→ **What is expected**:
Copy each line of the entries that contains the word "crack".

→ **Data to use**:
_____

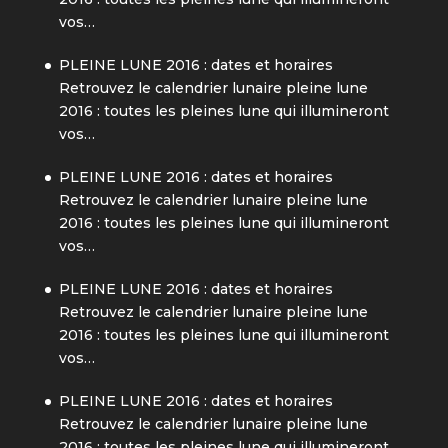
vos…
PLEINE LUNE 2016 : dates et horaires
Retrouvez le calendrier lunaire pleine lune
2016 : toutes les pleines lune qui illumineront
vos…
PLEINE LUNE 2016 : dates et horaires
Retrouvez le calendrier lunaire pleine lune
2016 : toutes les pleines lune qui illumineront
vos…
PLEINE LUNE 2016 : dates et horaires
Retrouvez le calendrier lunaire pleine lune
2016 : toutes les pleines lune qui illumineront
vos…
PLEINE LUNE 2016 : dates et horaires
Retrouvez le calendrier lunaire pleine lune
2016 : toutes les pleines lune qui illumineront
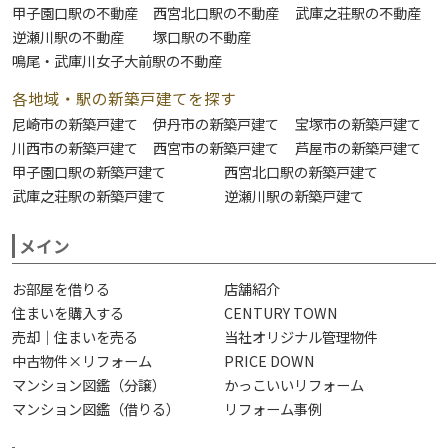
甲子園口駅の不動産
西宮北口駅の不動産
武庫之荘駅の不動産
逆瀬川駅の不動産
塚口駅の不動産
鳴尾・武庫川女子大前駅の不動産
各地域・駅の新築戸建てを探す
尼崎市の新築戸建て
伊丹市の新築戸建て
宝塚市の新築戸建て
川西市の新築戸建て
西宮市の新築戸建て
芦屋市の新築戸建て
甲子園口駅の新築戸建て
西宮北口駅の新築戸建て
武庫之荘駅の新築戸建て
逆瀬川駅の新築戸建て
メイン
お部屋を借りる
店舗紹介
住まいを購入する
CENTURY TOWN
売却｜住まいを売る
当社オリジナル管理物件
中古物件×リフォーム
PRICE DOWN
マンション図鑑（分譲）
かっこいいリフォーム
マンション図鑑（借りる）
リフォーム事例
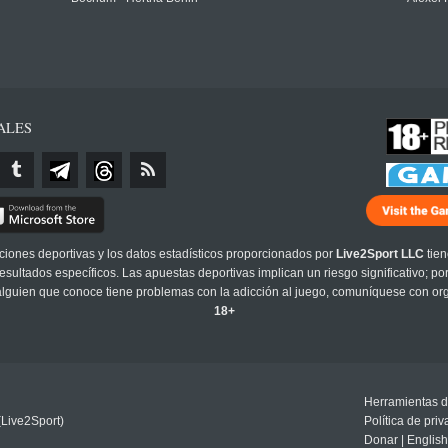
ALES
cciones deportivas y los datos estadísticos proporcionados por
Live2Sport LLC
tien
sultados específicos. Las apuestas deportivas implican un riesgo significativo; po
 alguien que conoce tiene problemas con la adicción al juego, comuníquese con or
18+
Herramientas d
(Live2Sport)
Política de pri
Donar
|
English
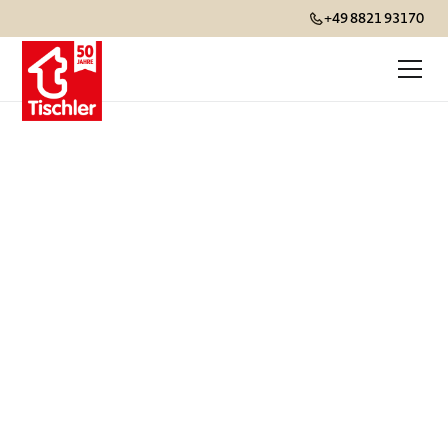
+49 8821 93170
Beste Reisezeit für
Asien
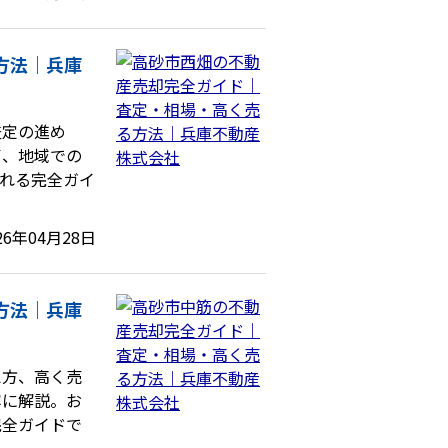
方法｜兵庫
査定の進め
声、地域での
れる完全ガイ
26年04月28日
方法｜兵庫
え方、高く売
寧に解説。お
完全ガイドで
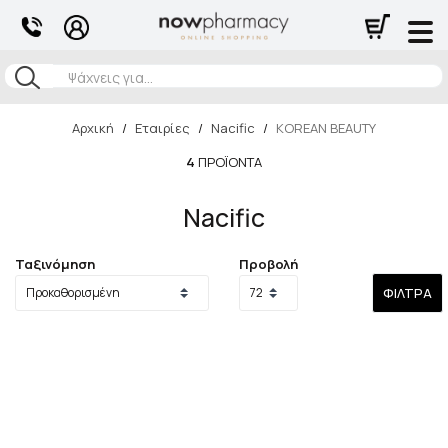
Αναζήτηση
Αρχική
/
Εταιρίες
/
Nacific
/
KOREAN BEAUTY
4
ΠΡΟΪΌΝΤΑ
Nacific
Ταξινόμηση
Προβολή
ΦΊΛΤΡΑ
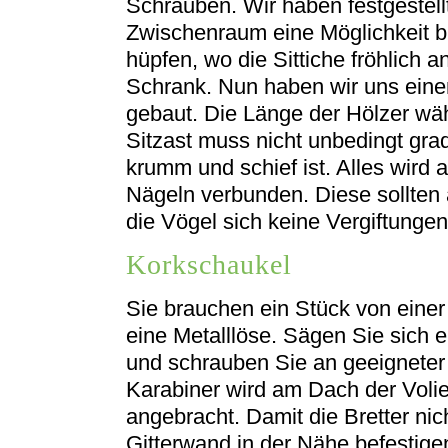
Schrauben. Wir haben festgestell
Zwischenraum eine Möglichkeit b
hüpfen, wo die Sittiche fröhlich
Schrank. Nun haben wir uns einen
gebaut. Die Länge der Hölzer wä
Sitzast muss nicht unbedingt grad
krumm und schief ist. Alles wird
Nägeln verbunden. Diese sollten 
die Vögel sich keine Vergiftunge
Korkschaukel
Sie brauchen ein Stück von einer
eine Metalllöse. Sägen Sie sich 
und schrauben Sie an geeigneter S
Karabiner wird am Dach der Voli
angebracht. Damit die Bretter nic
Gitterwand in der Nähe befestige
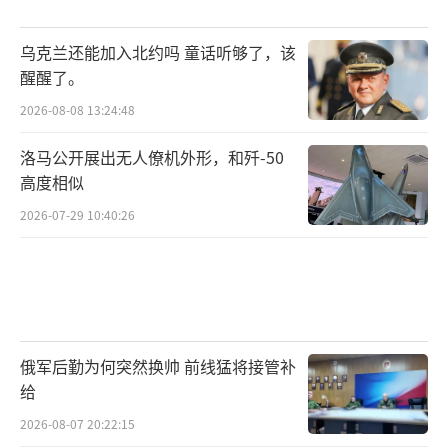
乌克兰还能加入北约吗 童话听够了，该
醒醒了。
2026-08-08 13:24:48
洛马公开展出无人僚机外形，和歼-50
高度相似
2026-07-29 10:40:26
俄军后勤为何突然换帅 前线猛将接管补
给
2026-08-07 20:22:15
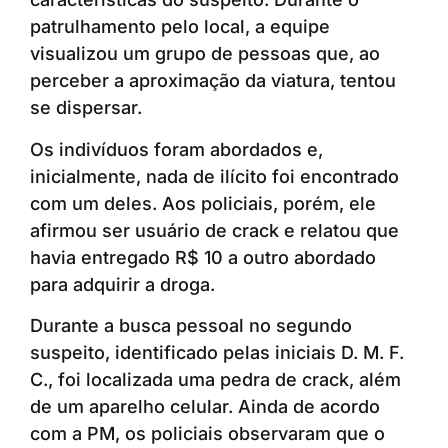
patrulhamento pelo local, a equipe
visualizou um grupo de pessoas que, ao
perceber a aproximação da viatura, tentou
se dispersar.
Os indivíduos foram abordados e,
inicialmente, nada de ilícito foi encontrado
com um deles. Aos policiais, porém, ele
afirmou ser usuário de crack e relatou que
havia entregado R$ 10 a outro abordado
para adquirir a droga.
Durante a busca pessoal no segundo
suspeito, identificado pelas iniciais D. M. F.
C., foi localizada uma pedra de crack, além
de um aparelho celular. Ainda de acordo
com a PM, os policiais observaram que o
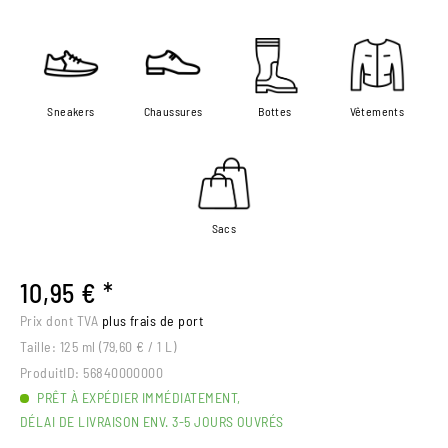
Sneakers
Chaussures
Bottes
Vêtements
Sacs
10,95 € *
Prix dont TVA
plus frais de port
Taille:
125 ml (79,60 € / 1 L)
ProduitID:
56840000000
PRÊT À EXPÉDIER IMMÉDIATEMENT,
DÉLAI DE LIVRAISON ENV. 3-5 JOURS OUVRÉS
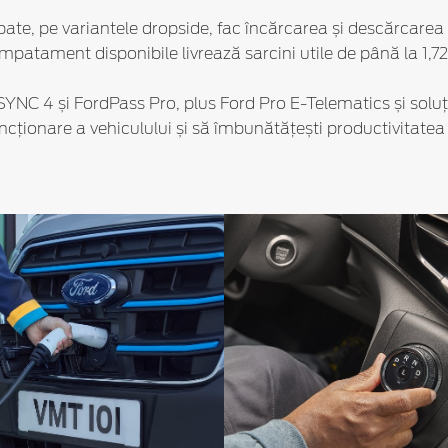
spate, pe variantele dropside, fac încărcarea și descărcarea 
mpatament disponibile livrează sarcini utile de până la 1,72
 SYNC 4 și FordPass Pro, plus Ford Pro E-Telematics și soluț
ncționare a vehiculului și să îmbunătățești productivitatea a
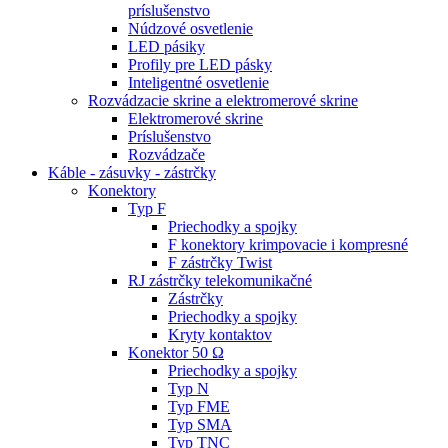
príslušenstvo
Núdzové osvetlenie
LED pásiky
Profily pre LED pásky
Inteligentné osvetlenie
Rozvádzacie skrine a elektromerové skrine
Elektromerové skrine
Príslušenstvo
Rozvádzače
Káble - zásuvky - zástrčky
Konektory
Typ F
Priechodky a spojky
F konektory krimpovacie i kompresné
F zástrčky Twist
RJ zástrčky telekomunikačné
Zástrčky
Priechodky a spojky
Kryty kontaktov
Konektor 50 Ω
Priechodky a spojky
Typ N
Typ FME
Typ SMA
Typ TNC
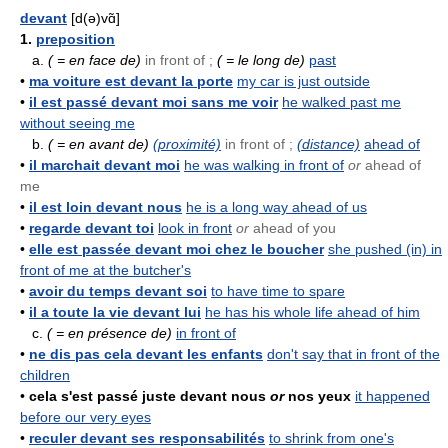
devant
[d(ə)vɑ̃]
1.
preposition
a.
( = en face de)
in front of ;
( = le long de)
past
•
ma voiture est devant la porte
my car is just outside
•
il est passé devant moi sans me voir
he walked past me
without seeing me
b.
( = en avant de)
(proximité)
in front of ;
(distance)
ahead of
•
il marchait devant moi
he was walking in front of
or
ahead of
me
•
il est loin devant nous
he is a long way ahead of us
•
regarde devant toi
look in front
or
ahead of you
•
elle est passée devant moi chez le boucher
she pushed (in) in
front of me at the butcher's
•
avoir du temps devant soi
to have time to spare
•
il a toute la vie devant lui
he has his whole life ahead of him
c.
( = en présence de)
in front of
•
ne dis pas cela devant les enfants
don't say that in front of the
children
•
cela s'est passé juste devant nous
or
nos yeux
it happened
before our very eyes
•
reculer devant ses responsabilités
to shrink from one's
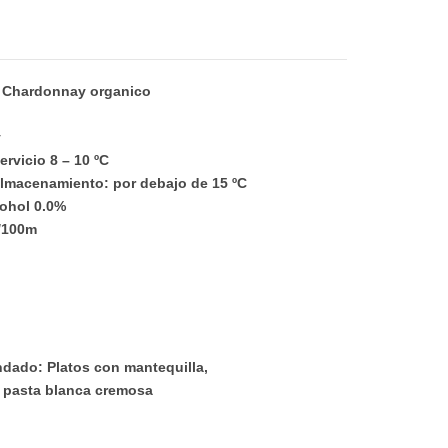
: Chardonnay organico
y
ervicio 8 – 10 ºC
almacenamiento: por debajo de 15 ºC
ohol 0.0%
l/100m
dado: Platos con mantequilla,
, pasta blanca cremosa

_____

→ **Reply to the exercise**:
afirmou ser usuário de crack e relatou que
C., foi localizada uma pedra de crack, além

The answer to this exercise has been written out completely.